You may be one, the other, or both, depending on who you’re asking. But, what about when you ask yourself?
When I tell people I’m a self-published author, I get:
- Oh, so self published. So, not like a real author.
- Omg that’s great! I can’t believe you’re brave enough to do that.
When I tell people I’m back in college, I get:
- In your thirties?
- Nice. It’s never too late to go back. What’s your major?
When I tell people I’m not married (and no kids), I get:
- Don’t worry, it will happen someday.
- I bet that’s nice too. Marriage and kids are not for everyone.
On and on, you can do that with any aspect of my life, and I’ll either get a sad “aww” or a “way to go!”
Then how do I measure whether I’m failing or succeeding?
By not listening to any of that, and instead listening to what’s inside.
Yep, cheesy as that sounds. I cannot measure my life against other people’s opinions, because they range from good to bad. To some, I’m living the dream. To others, omg I’m not a bestselling author who is married and has 3 wonderful children and, and, and…
So, here’s my answer:
I felt like a failure, for a long time. I was an alcoholic in my 20’s, making terrible choices, and going nowhere in life. I never had a good relationship (when I managed to even have one). I was just some party girl planning my life around hangovers.
I wanted to change that.
I am sober now. I have hobbies, a dog, and a partner whom I love very much. I’m back at school, working my butt off for that high GPA. I managed to stick with it not for one, but two novels, which I published and sent out to the world. I am currently working on two more.

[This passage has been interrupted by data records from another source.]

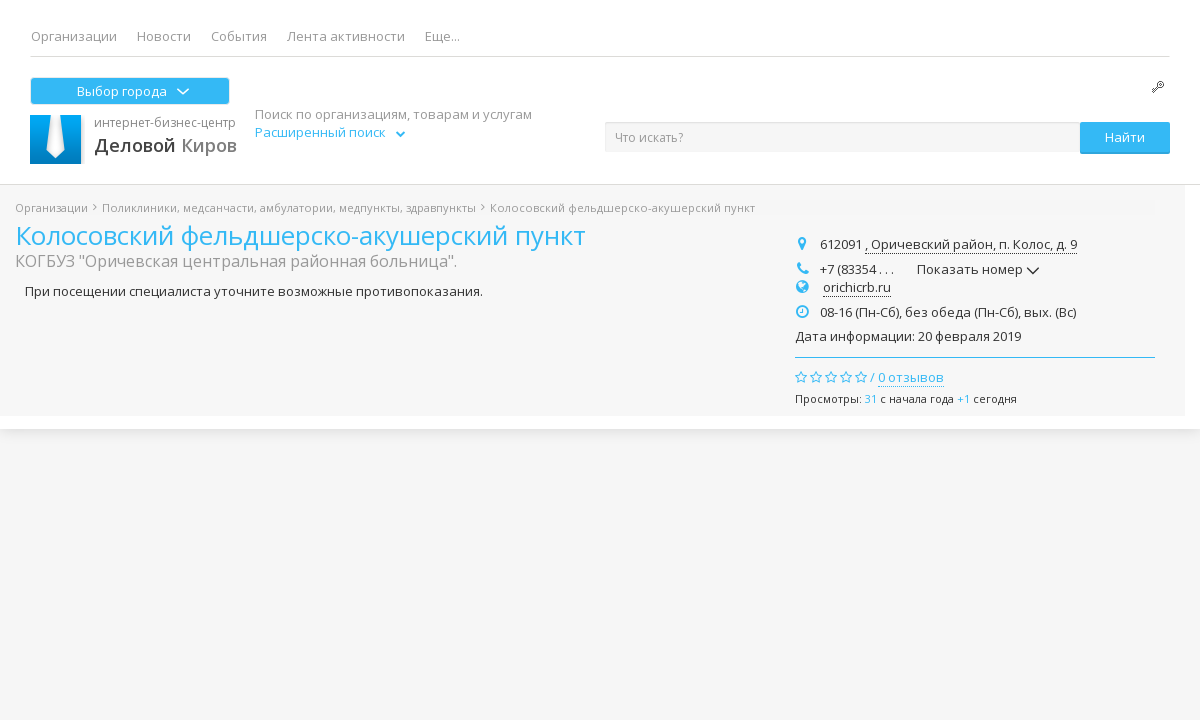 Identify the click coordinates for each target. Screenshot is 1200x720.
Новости (164, 36)
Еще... (442, 36)
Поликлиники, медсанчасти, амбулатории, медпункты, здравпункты (289, 207)
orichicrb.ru (857, 287)
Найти (1125, 137)
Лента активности (346, 36)
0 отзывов (911, 377)
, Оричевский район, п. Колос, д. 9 (971, 244)
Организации (74, 36)
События (239, 36)
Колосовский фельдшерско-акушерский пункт (300, 235) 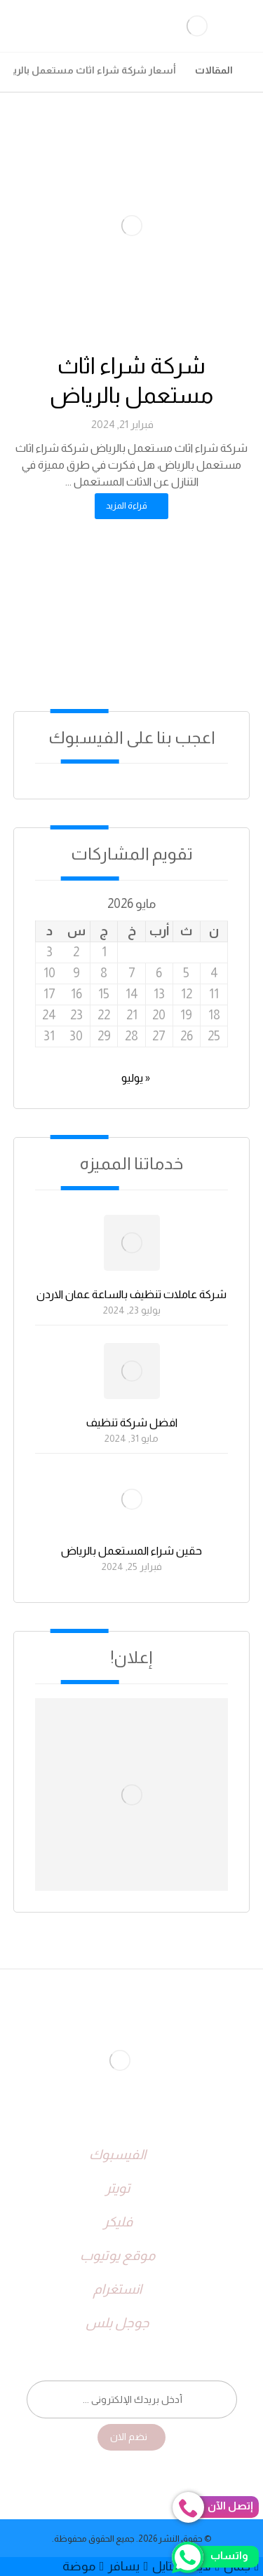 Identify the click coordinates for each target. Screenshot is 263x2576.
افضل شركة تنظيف (131, 1422)
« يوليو (135, 1078)
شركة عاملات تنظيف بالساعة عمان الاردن (131, 1294)
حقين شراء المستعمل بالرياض (131, 1551)
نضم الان (128, 2436) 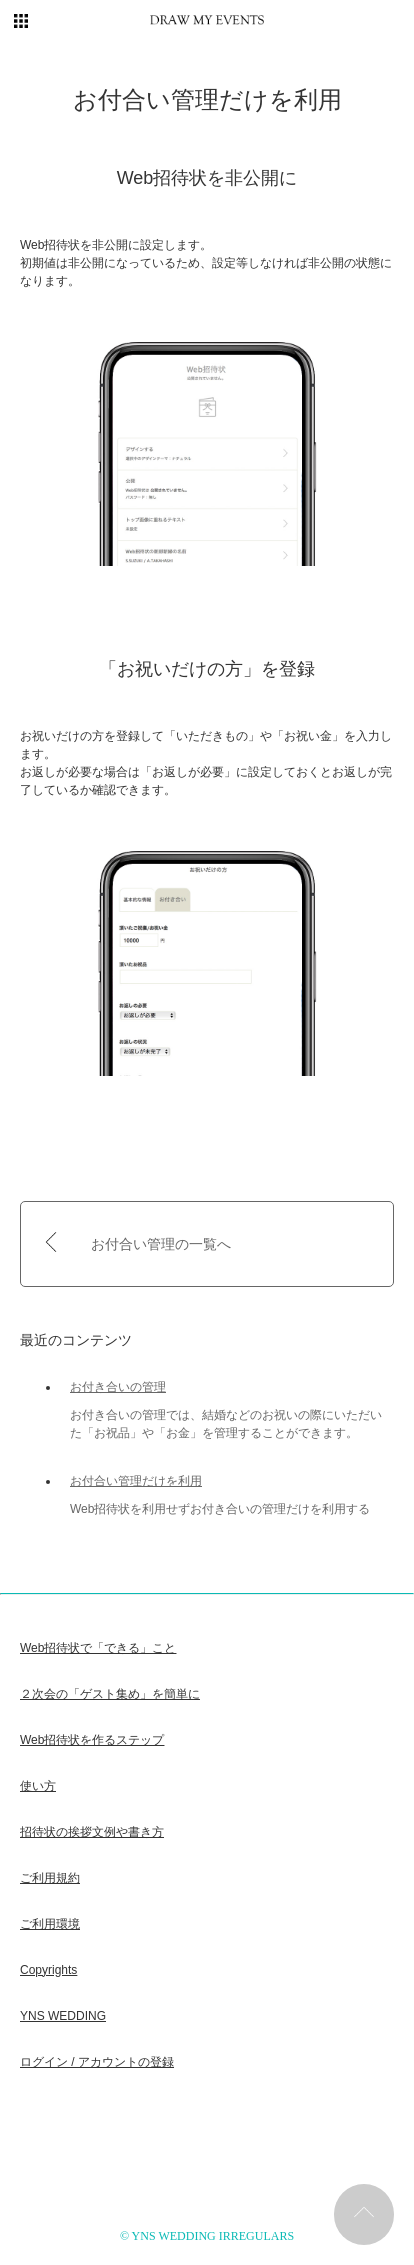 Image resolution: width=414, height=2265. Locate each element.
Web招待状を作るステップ (92, 1740)
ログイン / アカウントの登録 (97, 2062)
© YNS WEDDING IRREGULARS (207, 2236)
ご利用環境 (50, 1924)
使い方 (38, 1786)
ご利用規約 (50, 1878)
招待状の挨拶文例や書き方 (92, 1832)
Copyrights (48, 1970)
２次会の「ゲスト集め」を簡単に (110, 1694)
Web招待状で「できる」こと (98, 1648)
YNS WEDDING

My life feels successful where I am right now. I may not be where others are, but for a lot of things, I don’t want to follow anyone’s footsteps. Marriage sounds nice. Kids? Not so much 😝 Being a bestselling author sounds amazing, so I am working hard to improve my writing (and that is a success, in and of itself, even if it takes time).
Am I inflating my own life? Nope. I just know what I’ve done before and what I’m doing now. I also know that this is my life, and my time, and I need to live the life that feels right to me.
If you’re feeling like a failure right now (and maybe doing some of the same self-destructive crap I did in my 20’s), change. Do things differently. But if you’re already working towards your dreams and living your life, then my friend, you are already a success!